### EXERCISE PROMPT
Would you please transcribe the records below from the line with "THÔNG TIN VIỆC LÀM" through their final line, exactly and with no other lines?
══════
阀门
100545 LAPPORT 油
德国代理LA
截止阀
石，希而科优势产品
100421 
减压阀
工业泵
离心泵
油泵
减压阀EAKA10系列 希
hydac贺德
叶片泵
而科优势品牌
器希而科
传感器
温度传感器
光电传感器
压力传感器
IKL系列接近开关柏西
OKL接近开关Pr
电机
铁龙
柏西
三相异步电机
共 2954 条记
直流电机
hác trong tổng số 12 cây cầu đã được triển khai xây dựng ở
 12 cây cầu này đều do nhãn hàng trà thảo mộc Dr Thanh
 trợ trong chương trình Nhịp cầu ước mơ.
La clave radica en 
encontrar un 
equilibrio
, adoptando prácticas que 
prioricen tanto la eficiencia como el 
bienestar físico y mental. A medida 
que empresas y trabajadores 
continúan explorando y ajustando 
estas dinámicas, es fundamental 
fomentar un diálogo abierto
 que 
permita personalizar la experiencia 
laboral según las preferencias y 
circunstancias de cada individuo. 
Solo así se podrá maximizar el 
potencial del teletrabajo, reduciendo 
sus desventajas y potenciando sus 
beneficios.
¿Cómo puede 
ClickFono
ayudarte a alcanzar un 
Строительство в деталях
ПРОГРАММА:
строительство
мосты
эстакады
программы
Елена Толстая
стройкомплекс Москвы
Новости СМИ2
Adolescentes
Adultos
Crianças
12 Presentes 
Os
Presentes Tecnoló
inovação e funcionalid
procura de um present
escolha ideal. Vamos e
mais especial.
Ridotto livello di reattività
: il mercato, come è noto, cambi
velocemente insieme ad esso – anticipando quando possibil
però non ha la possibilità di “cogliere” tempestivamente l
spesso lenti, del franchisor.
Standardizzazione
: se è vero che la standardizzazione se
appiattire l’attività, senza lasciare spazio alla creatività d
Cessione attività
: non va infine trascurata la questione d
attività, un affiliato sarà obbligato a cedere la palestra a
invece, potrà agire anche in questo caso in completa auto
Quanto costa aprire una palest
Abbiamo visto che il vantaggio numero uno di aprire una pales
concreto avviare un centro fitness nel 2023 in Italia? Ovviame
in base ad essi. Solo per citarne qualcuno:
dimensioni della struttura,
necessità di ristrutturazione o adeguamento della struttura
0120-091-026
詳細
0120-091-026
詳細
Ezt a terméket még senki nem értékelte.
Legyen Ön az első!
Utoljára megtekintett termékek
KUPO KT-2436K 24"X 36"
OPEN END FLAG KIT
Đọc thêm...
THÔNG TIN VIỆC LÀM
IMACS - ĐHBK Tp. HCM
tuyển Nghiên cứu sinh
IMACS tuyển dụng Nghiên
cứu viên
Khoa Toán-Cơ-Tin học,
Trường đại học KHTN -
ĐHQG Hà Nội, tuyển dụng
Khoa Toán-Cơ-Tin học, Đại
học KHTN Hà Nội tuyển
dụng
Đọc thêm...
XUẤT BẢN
══════
### THE ANSWER
THÔNG TIN VIỆC LÀM
IMACS - ĐHBK Tp. HCM
tuyển Nghiên cứu sinh
IMACS tuyển dụng Nghiên
cứu viên
Khoa Toán-Cơ-Tin học,
Trường đại học KHTN -
ĐHQG Hà Nội, tuyển dụng
Khoa Toán-Cơ-Tin học, Đại
học KHTN Hà Nội tuyển
dụng
Đọc thêm...
XUẤT BẢN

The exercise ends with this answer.